Yo también los declamaba en voz alta, cuando dictaba los sermones que luego volvía a oír al día siguiente en la iglesia. A veces Blunt llegaba demasiado pronto y se sentaba, esperando a que yo acabara de escribir la homilía que necesitaba. Era pequeño, jadeaba sobre su barriga un poco prominente, labios delgados en una cara gruesa y sudada y matas de pelo que le salían de las orejas. Miraba embelesado por la ventana, humedeciéndose los labios con la lengua; de cuando en cuando guiñaba un ojo, no se sabía bien si por un tic o porque estaba siguiendo un razonamiento apicarado, como parloteando en su fuero interno. Una vez, al entrar en la cocina, lo vi de espaldas, enfundado en su gabán negro, con una mano metida bajo la falda de una criada. Ninguno de los dos decía una palabra —estaban allí, en la eternidad de aquel instante y de aquel flujo sanguíneo que encendía las mejillas del pastor. El reverendo no se movió. Cogí una hogaza de pan y salí sin decir esta boca es mía, tan silencioso como los otros dos. Media hora después, al recoger mi manuscrito, el reverendo no se inmutó. De profundis clamavi ad te, Domine. El cuerpo suda, se corrompe; la carne que acarreamos se estropea como la que se conserva mal en la despensa de la cárcel. ¿La mano bajo la falda de Marie? Todo es la mar de desagradable y de inocente.

Los sermones —debido también a que el pastor Blunt los alarga a más no poder y hasta a veces se hace un lío con las hojas— acaban incluso en verdaderos alborotos, un prisionero que se echa a reír a mandíbula batiente, otro, más conmovido, que la emprende a puñetazos con él para que se calle y otros más que entonan la canción de la hermosa Mary y de su Tom, al que sólo cuando le ponen la cuerda en el cuello se le empina por todo lo alto como es debido.

El tañido de la campana del Santo Sepulcro se oye a menudo; la hoja con los nombres de los condenados se hace publica por regla general los miércoles y al poco uno se acostumbra a leerla igual que los números de las carreras o de la lotería.

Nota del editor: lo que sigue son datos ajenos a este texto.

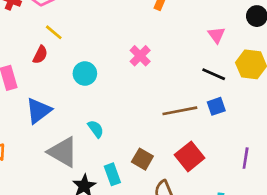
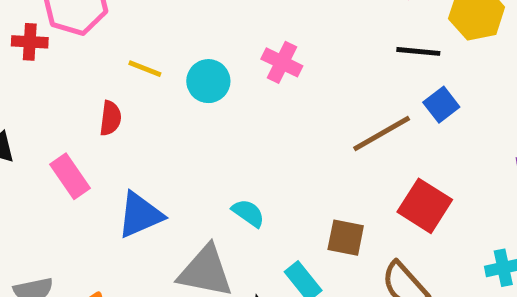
yellow line: (54, 32) -> (145, 69), moved
cyan circle: (85, 73) -> (208, 81), moved
blue triangle: (39, 111) -> (140, 215), turned 32

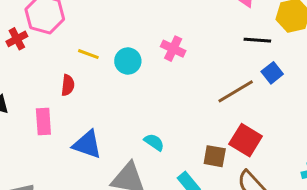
red cross: (30, 42) -> (17, 39), turned -30
pink rectangle: (70, 176) -> (43, 121), turned 32
red square: (425, 206) -> (246, 140), moved
blue triangle: (140, 215) -> (87, 145), turned 44

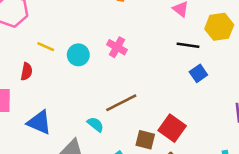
brown line: (236, 91) -> (121, 103), moved

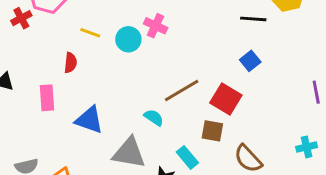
pink cross: (117, 47) -> (156, 26), moved
blue square: (198, 73) -> (250, 61), moved
red square: (172, 128) -> (226, 99), moved

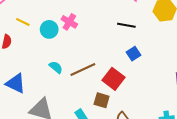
black line: (253, 19) -> (126, 25), moved
cyan semicircle: (154, 118) -> (56, 67), moved

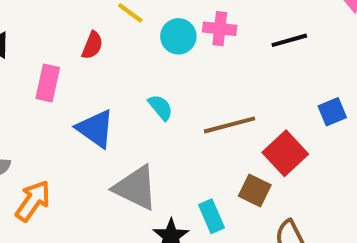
pink cross: (69, 22) -> (220, 29), turned -35
black line: (126, 25) -> (289, 40), moved, turned -36
cyan semicircle: (56, 67) -> (161, 107), moved

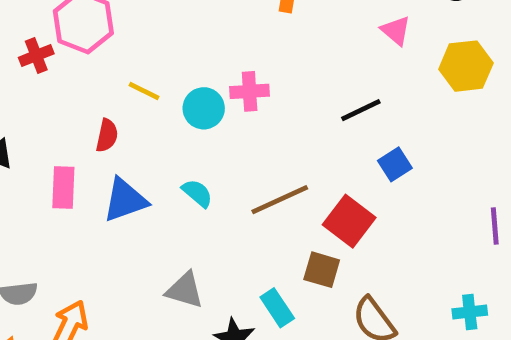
black line: (289, 40) -> (361, 110), moved
blue triangle: (95, 129) -> (125, 200), moved, turned -45
gray triangle: (136, 188) -> (185, 290), size x0.7

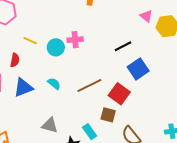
pink triangle: (396, 31) -> (146, 16), moved
blue square: (395, 164) -> (138, 69), size x1.5

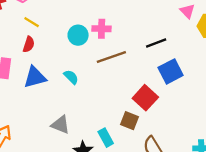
yellow line: (30, 41) -> (32, 22), moved
brown line: (89, 85) -> (111, 57), moved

Casi todos suben a la carreta por sí mismos; a algunos hay que empujarlos a la fuerza e incluso mantenerlos en pie, luego nada, el tiempo justo para una oración y todo se acaba a toda prisa.

Hasta el reverendo Blunt ha protestado, alegando que eran demasiados en una sola vez y que no le dejaban tiempo ni para decir la oración con la solemnidad requerida. ¿Cuántos hombres, en todo el mundo, mueren cada minuto?

Antaño el negro oleaje cubría el mundo, todo era sólo un agua inmensa y oscura en la noche. La tierra era una isla y de un momento a otro podía quedar sumergida por completo. Maravilloso e inmenso océano austral; mucho mar y poca tierra, como en los orígenes, islas que brotan como corales y pueden desaparecer de nuevo con toda facilidad, lluvias torrenciales que velan todas las cosas. El Juicio Universal tendrá lugar bajo el agua. El hombre es el anzuelo con el que el Señor atrapará al dragón, al Leviatán originario, de la misma forma que los marineros atrapan a los peces, echándoles en la boca trozos de carne con el gancho que se les clava en la garganta.